In “The Bell Jar” by Sylvia Plath, the novel’s protagonist, Esther Greenwood, describes a fig tree, where each fig showcases another life. Through each fig, she sees a different future for herself — one with a husband and a good home, one with a famous poet, one with an Olympic lady crew champion and countless other ones she just couldn’t see. By choosing one life, it would mean losing a future with the rest. Spending too much time deciding, all the figs wrinkled, and she was left with none.
When I first read this passage in high school, I was grappling with college decisions as each one meant a different city and a new life. However, now as a second-year student, the fig tree metaphor seems to loom over my existence, as I have to make decisions about the rest of my life in only a couple of years.
With such a classic yet devastating quote, I have seen so many people understand that feeling, bearing the weight of these decisions we have to make so young. The character of Esther Greenwood crumbles from pressure after realizing that although she wants to be a writer, she is consciously aware that for a woman in the 50s, unless she is incredibly talented at writing, she will be either stuck in a career that she doesn’t want or made to be a housewife.
After the character’s spiral, she goes to dinner the next day, eating a hearty meal and immediately feeling better — “I don’t know what I ate, but I felt immensely better after the first mouthful. It occurred to me that my vision of the fig tree and all the fat figs that withered and fell to earth might well have arisen from the profound void of an empty stomach.”
While her metaphor was valid, as it represented her true, innate, fears, at the end of the day, she just needed to do something that seemed small, like eat, in order for the overwhelming anxiety to go away.
“The Bell Jar” was very much based on Sylvia Plath’s own life as she interned at the magazine Mademoiselle as a 19-year-old college student and dealt with many of the same problems her character is facing. The depression and suicide attempts made in the novel further serve as reflections of Plath’s life, as she eventually died by suicide, which is arguably what she is most known for.
Due to this, people so often see Sylvia Plath and “The Bell Jar” as this depressing monument, something that crumpled under the pressure of societal expectations for a woman. Yet, at the end of the novel, Plath wrote the quote — “I took a deep breath and listened to the old brag of my heart: I am, I am, I am.”
Greenwood comes to terms with her identity and that she is not responsible for the crushing weight she feels navigating the world. Stepping into a review board to see if she can go out of the mental hospital, she recognizes that although she suffered so much pain, she lifted herself out of the bell jar she felt suffocated under, and was ready to experience life as it comes.

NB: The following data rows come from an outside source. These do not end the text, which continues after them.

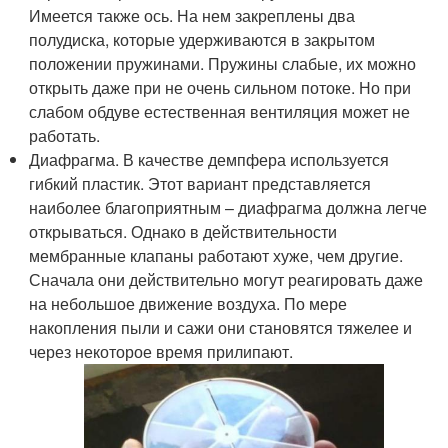
Имеется также ось. На нем закреплены два
полудиска, которые удерживаются в закрытом
положении пружинами. Пружины слабые, их можно
открыть даже при не очень сильном потоке. Но при
слабом обдуве естественная вентиляция может не
работать.
Диафрагма. В качестве демпфера используется
гибкий пластик. Этот вариант представляется
наиболее благоприятным – диафрагма должна легче
открываться. Однако в действительности
мембранные клапаны работают хуже, чем другие.
Сначала они действительно могут реагировать даже
на небольшое движение воздуха. По мере
накопления пыли и сажи они становятся тяжелее и
через некоторое время прилипают.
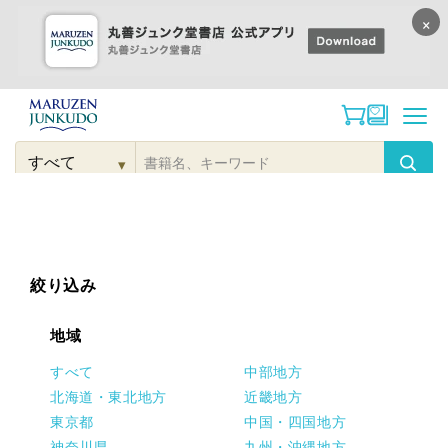
×
コンテンツに
進む
▾
検
索
こだわり
検索
カテゴリー
検索
対
象
絞り込み
地域
すべて
中部地方
北海道・東北地方
近畿地方
東京都
中国・四国地方
神奈川県
九州・沖縄地方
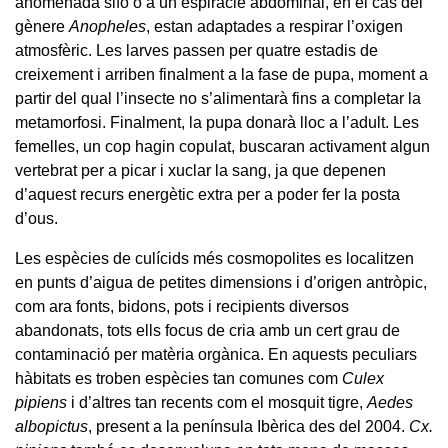
anomenada sifó o a un espiracle abdominal, en el cas del
gènere
Anopheles
, estan adaptades a respirar l’oxigen
atmosfèric. Les larves passen per quatre estadis de
creixement i arriben finalment a la fase de pupa, moment a
partir del qual l’insecte no s’alimentarà fins a completar la
metamorfosi. Finalment, la pupa donarà lloc a l’adult. Les
femelles, un cop hagin copulat, buscaran activament algun
vertebrat per a picar i xuclar la sang, ja que depenen
d’aquest recurs energètic extra per a poder fer la posta
d’ous.
Les espècies de culícids més cosmopolites es localitzen
en punts d’aigua de petites dimensions i d’origen antròpic,
com ara fonts, bidons, pots i recipients diversos
abandonats, tots ells focus de cria amb un cert grau de
contaminació per matèria orgànica. En aquests peculiars
hàbitats es troben espècies tan comunes com
Culex
pipiens
i d’altres tan recents com el mosquit tigre,
Aedes
albopictus
, present a la península Ibèrica des del 2004.
Cx.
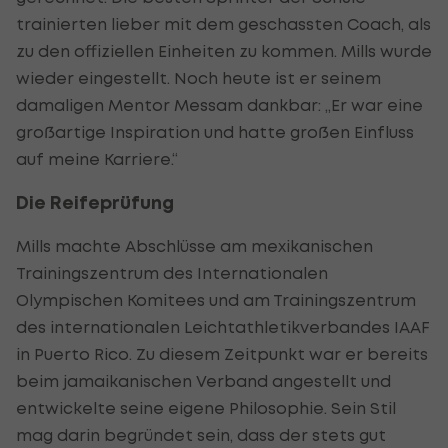
trainierten lieber mit dem geschassten Coach, als
zu den offiziellen Einheiten zu kommen. Mills wurde
wieder eingestellt. Noch heute ist er seinem
damaligen Mentor Messam dankbar: „Er war eine
großartige Inspiration und hatte großen Einfluss
auf meine Karriere.“
Die Reifeprüfung
Mills machte Abschlüsse am mexikanischen
Trainingszentrum des Internationalen
Olympischen Komitees und am Trainingszentrum
des internationalen Leichtathletikverbandes IAAF
in Puerto Rico. Zu diesem Zeitpunkt war er bereits
beim jamaikanischen Verband angestellt und
entwickelte seine eigene Philosophie. Sein Stil
mag darin begründet sein, dass der stets gut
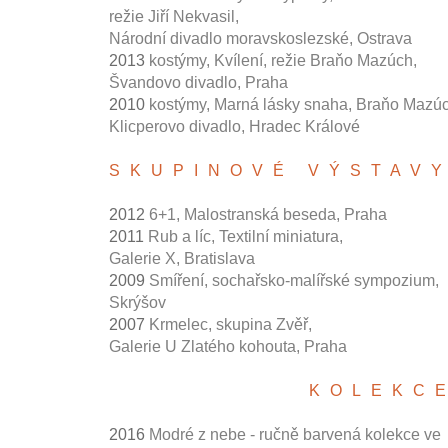
režie Jiří Nekvasil,
Národní divadlo moravskoslezské, Ostrava
2013
kostýmy, Kvílení, režie Braňo Mazúch,
Švandovo divadlo, Praha
2010
kostýmy, Marná lásky snaha, Braňo Mazúc
Klicperovo divadlo, Hradec Králové
SKUPINOVÉ VÝSTAVY
2012
6+1, Malostranská beseda, Praha
2011
Rub a líc, Textilní miniatura,
Galerie X, Bratislava
2009
Smíření, sochařsko-malířské sympozium,
Skrýšov
2007
Krmelec, skupina Zvěř,
Galerie U Zlatého kohouta, Praha
KOLEKC
2016
Modré z nebe - ručně barvená kolekce ve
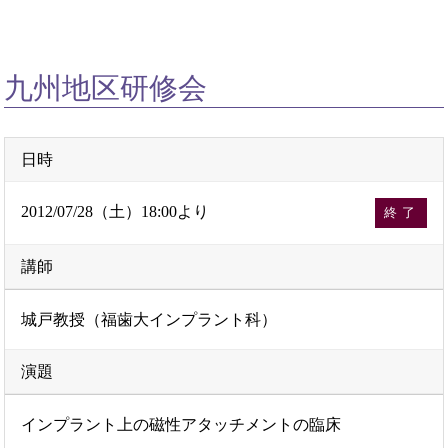
九州地区研修会
日時
2012/07/28（土）18:00より
終了
講師
城戸教授（福歯大インプラント科）
演題
インプラント上の磁性アタッチメントの臨床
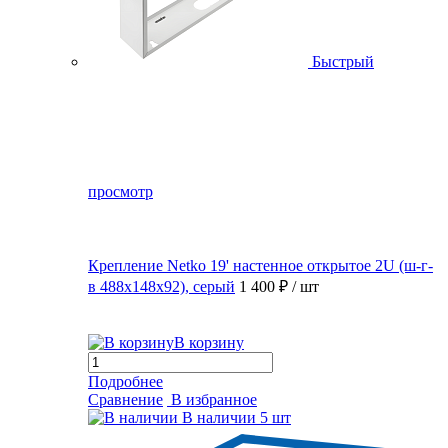
Быстрый
просмотр
Крепление Netko 19' настенное открытое 2U (ш-г-
в 488х148х92), серый
1 400 ₽
/ шт
В корзину
Подробнее
Сравнение
В избранное
В наличии
5 шт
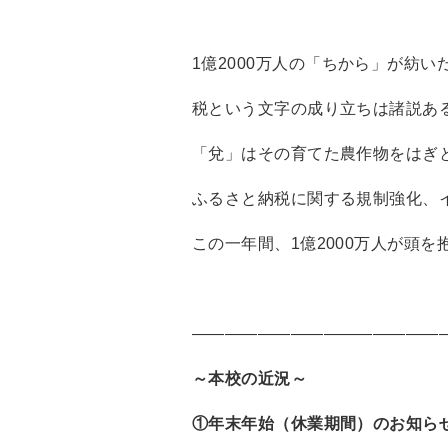
1億2000万人の「ちから」が紡いだ
税という文字の成り立ちは諸説あ
「兌」はその育てた農作物をはぎ
ふるさと納税に関する規制強化、
この一年間、1億2000万人が頭
―――――――――――――――
～本校の近況～
①年末年始（休業期間）のお知ら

Readers know that the bell jar eventually came back to Plath, resulting in a fatal irony. While the novel does have its devastating moments, I found the real power of it didn’t necessarily lie in the heavy times, but when despite her struggles, Greenwood recognizes the power they had over her and managed to find the value in all that was lost.
Throughout “The Bell Jar,” Greenwood is haunted by her inability to choose, along with figuring out her identity as a woman in a male-dominated world. With recent political events, as someone who has always wanted to go into law/politics, there was this inherent part of me that felt so shattered, leading to me completely questioning my decision and whether as a woman, if I could ever truly succeed in my career.
This feeling has always been a little part of me — a voice saying that I need to be insanely talented and hardworking to be successful. I have so many passions, each representing a part of who I am and what I love, but it leads to me constantly questioning whether I’m on the right career path. It’s a complicated feeling, debating if law would even be worth the struggle, in a society that might just never let a woman succeed.
Yet, despite everything, I look to Sylvia Plath’s words as inspiration — to find hope in such despair. The novel’s final sentence — “I am, I am, I am,” reminds readers that despite the pressure we may feel from ourselves and society, sometimes all we can do is make the courageous act to breathe deeply, and agree to not only move forward but embrace life for all its uncertainty.
In another life, I may be a journalist, an architect, an actor, a doctor or who knows what else. It’s so difficult to not feel the need to rush and figure it out — remind myself I’m on the right path. I often get trapped thinking about what-ifs. However, just by doing little basic things in my routine — call a friend, clean my room, read a book or just eat a snack, I can take a pause, and just breathe, only focusing on what’s right in front of me. Although I might not have all the answers, I am taking the next step and feel peace being me.